Despite the fact that he was stillborn, Smeltz was still overjoyed to finally see her son.
“He was so beautiful, and he’s so handsome and so healthy. He has big hands and big feet. I think he got that from my side of the family,” said Smeltz.
“I just remember his cheeks were so rosy like mine. Throughout my pregnancy, I was the typical glowing pregnant woman. That just reminded me of myself, too. But I think a lot of his facial features reminded me of my fiancee, so that was cool.”
The staff at Mount Nittany Medical Center in State College, Pennsylvania did the best that they could to make Carter’s birth as normal as possible. They allowed Smeltz, Kopesky and their families as much time with Carter as they wanted, and provided them with diapers and clothes to put on him.
“They took so many pictures of me and my family holding him. They even let us dress him in his going home outfit that we had for him.”
The hospital also brought in a chaplain who baptized Carter before he was picked up by the funeral home the next day, and provided the family with a new outfit for the baptism and burial.
“A lot of people will donate old wedding dresses, and people will transform those old wedding dresses into gowns for babies to be buried in,” said Smeltz.
“He was put in one of those for his baptism, and that’s what we decided to bury him in too, so it was absolutely beautiful.”
The nurses who were on shift during and shortly after Smeltz’s labor and delivery got together a memory box for the family and filled it with items to remember Carter by.
“They made us this memory box full of mementoes. They did hand and foot prints and they did molds of his hand and foot.”
Smeltz always wanted to sing to her son when he was born. She sang and played the guitar through her pregnancy and would feel Carter kick when she sang. When she lost her son, Smeltz decided that she would still sing to him.
“I’m not going to let anyone take that away from us. I’ll be damned if somebody is going to take that away from me,” said Smeltz.
So she turned to her strong faith in God for the strength to sing a song at her son’s funeral. She sang Carrie Underwood’s “See You Again.”
“I didn’t cry the whole funeral until after I sang the song. I know that it was God that got me through that. After, I just remember bending over his casket and just sobbing and sobbing and sobbing, and that was hard. But I was really happy that I got to do that for him.”
Smeltz is currently involved in a support group for infant loss and infertility, which has helped her get through the past several months since the loss of her son. The grief that those in her support group share is a kind that only they can truly comprehend.
“Whenever you lose a parent or a friend or a relative, somebody who is older, you lose your past. It might be hard to go on without them, but you lose your past, you had a past with them. When you lose your child, you lose your future.”

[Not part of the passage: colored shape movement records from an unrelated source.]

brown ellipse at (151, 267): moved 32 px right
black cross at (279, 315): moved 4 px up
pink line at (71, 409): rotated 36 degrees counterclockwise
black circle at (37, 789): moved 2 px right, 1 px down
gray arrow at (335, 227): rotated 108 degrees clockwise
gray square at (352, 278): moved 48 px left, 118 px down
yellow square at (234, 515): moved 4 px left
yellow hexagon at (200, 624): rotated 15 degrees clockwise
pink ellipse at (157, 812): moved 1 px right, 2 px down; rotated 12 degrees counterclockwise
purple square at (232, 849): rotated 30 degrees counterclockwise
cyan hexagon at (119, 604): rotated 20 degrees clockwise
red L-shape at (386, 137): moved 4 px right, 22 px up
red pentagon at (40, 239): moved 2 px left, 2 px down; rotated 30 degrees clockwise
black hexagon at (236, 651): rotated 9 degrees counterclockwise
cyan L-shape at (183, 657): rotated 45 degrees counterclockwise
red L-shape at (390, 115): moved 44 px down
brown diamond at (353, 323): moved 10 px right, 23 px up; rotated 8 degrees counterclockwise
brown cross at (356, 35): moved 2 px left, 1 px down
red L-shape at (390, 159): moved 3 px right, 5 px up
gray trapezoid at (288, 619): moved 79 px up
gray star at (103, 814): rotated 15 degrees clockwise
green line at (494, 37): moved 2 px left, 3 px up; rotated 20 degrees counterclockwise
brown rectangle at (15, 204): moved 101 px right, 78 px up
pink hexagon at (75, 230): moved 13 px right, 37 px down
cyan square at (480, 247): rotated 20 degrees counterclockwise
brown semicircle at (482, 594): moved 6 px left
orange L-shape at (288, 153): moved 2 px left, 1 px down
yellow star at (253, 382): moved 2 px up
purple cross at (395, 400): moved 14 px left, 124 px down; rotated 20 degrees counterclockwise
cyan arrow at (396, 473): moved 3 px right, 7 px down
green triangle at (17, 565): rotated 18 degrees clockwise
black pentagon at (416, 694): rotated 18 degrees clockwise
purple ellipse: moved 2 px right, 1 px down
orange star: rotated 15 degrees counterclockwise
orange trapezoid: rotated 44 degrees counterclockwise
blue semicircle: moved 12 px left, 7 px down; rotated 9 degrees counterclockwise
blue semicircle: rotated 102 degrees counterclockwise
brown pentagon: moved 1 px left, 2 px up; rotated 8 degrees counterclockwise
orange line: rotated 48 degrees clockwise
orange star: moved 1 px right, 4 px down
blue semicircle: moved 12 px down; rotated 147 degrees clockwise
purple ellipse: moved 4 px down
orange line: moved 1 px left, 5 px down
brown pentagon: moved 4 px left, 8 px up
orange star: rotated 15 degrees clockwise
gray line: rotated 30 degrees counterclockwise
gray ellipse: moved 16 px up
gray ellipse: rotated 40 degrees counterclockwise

“It’s not supposed to happen in that order. Your babies are supposed to bury you, you’re not supposed to bury your babies.”
Smeltz and Kopesky still plan to start a family again some day. Smeltz said that she is somewhat nervous, and will be extra cautious during her next pregnancy, but added that she knows that she was meant to be a mother.
“The way I was brought up, I was always taking care of my siblings, and my friends always called me the mom. When I moved away, I really missed being a caretaker and I wanted to have someone to take care of again,” said Smeltz.
“I still want that some day with another child.”
Smeltz knows, though, that no child will ever replace her first son, and that she will still love him with all her heart.
“My grief didn’t end there. It doesn’t end, ever. It’s never going to end, it just changes.”